Dalam hal tekanan terhadap ICC, Baker menyatakan banyak pengacara dan hakim yang terlibat dalam kasus ini telah menghadapi ancaman dan intimidasi, termasuk peretasan telepon.
Dia mengingat ancaman yang diterima Jaksa ICC Karim Khan, termasuk ancaman terhadap anak-anaknya, serta ancaman serupa yang diterima Jaksa ICC sebelumnya, Fatou Bensouda. Bensouda bahkan mengalami sanksi dan ancaman terhadap suaminya setelah mengindikasikan kemungkinan penyelidikan.
Pernyataan mencerminkan kekhawatiran Jaksa ICC Karim Khan, yang baru-baru ini menyampaikan bahwa ICC menghadapi tekanan dari AS terkait penyelidikan terhadap kekejaman Israel di Gaza.
Dalam wawancara dengan Yomiuri Shimbun surat kabar dari Jepang, Khan mengungkapkan bahwa pejabat ICC telah menerima ancaman pribadi dari pendukung Israel.
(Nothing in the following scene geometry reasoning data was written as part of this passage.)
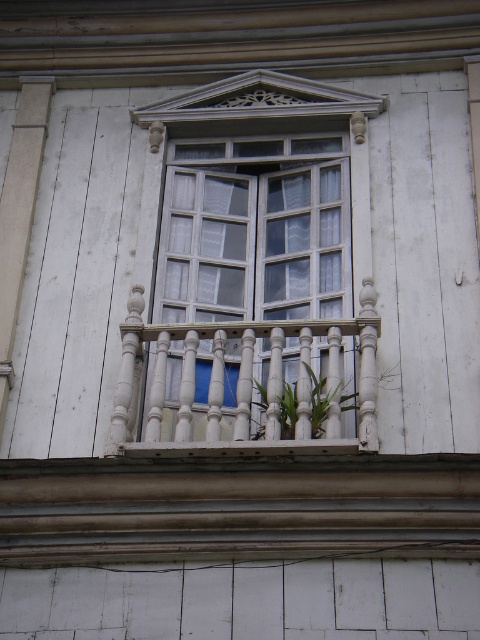 You are standing in front of the building and notice both the white wooden balcony at center and the green leafy plant at center. Which one is positioned higher up?

The white wooden balcony at center is located above the green leafy plant at center, so it is positioned higher up.

You are standing in front of the building and see the point at coordinates point (254, 230). What is the object located at that point?

The point (254, 230) is on clear glass window at center.

You are standing in front of the building and notice both the clear glass window at center and the green leafy plant at center. Which object is positioned more to the left from your perspective?

The clear glass window at center is positioned to the left of the green leafy plant at center, so it is more to the left.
Di lain sisi, Jepang sebagai negara penyandang dana terbesar ke ICC, Jaksa ICC itu meminta kerjasama negara Jepang untuk mempengaruhi Amerika Serikat.
Menurut Sergey Vasiliev, seorang profesor di Fakultas Hukum Universitas Amsterdam, ketika ICC mengeluarkan surat perintah penangkapan terhadap seseorang, seluruh 124 negara penandatangan pengadilan tersebut wajib menangkap dan menyerahkan individu tersebut jika mereka menginjakkan kaki di wilayah mereka.
Akan tetapi, negara yang bukan merupakan pihak dalam Statuta Roma pendirian ICC, seperti Israel dan AS, tidak memiliki kewajiban seperti itu. Vasiliev menekankan bahwa kerja sama negara sangat penting, karena ICC tidak memiliki kepolisian sendiri.
“Oleh karena itu, jika dan ketika keputusan surat perintah penangkapan dikeluarkan, pengadilan akan mengirimkan permintaan penangkapan dan penyerahan orang tersebut ke negara manapun di wilayah tempat mereka berada,” ucapnya.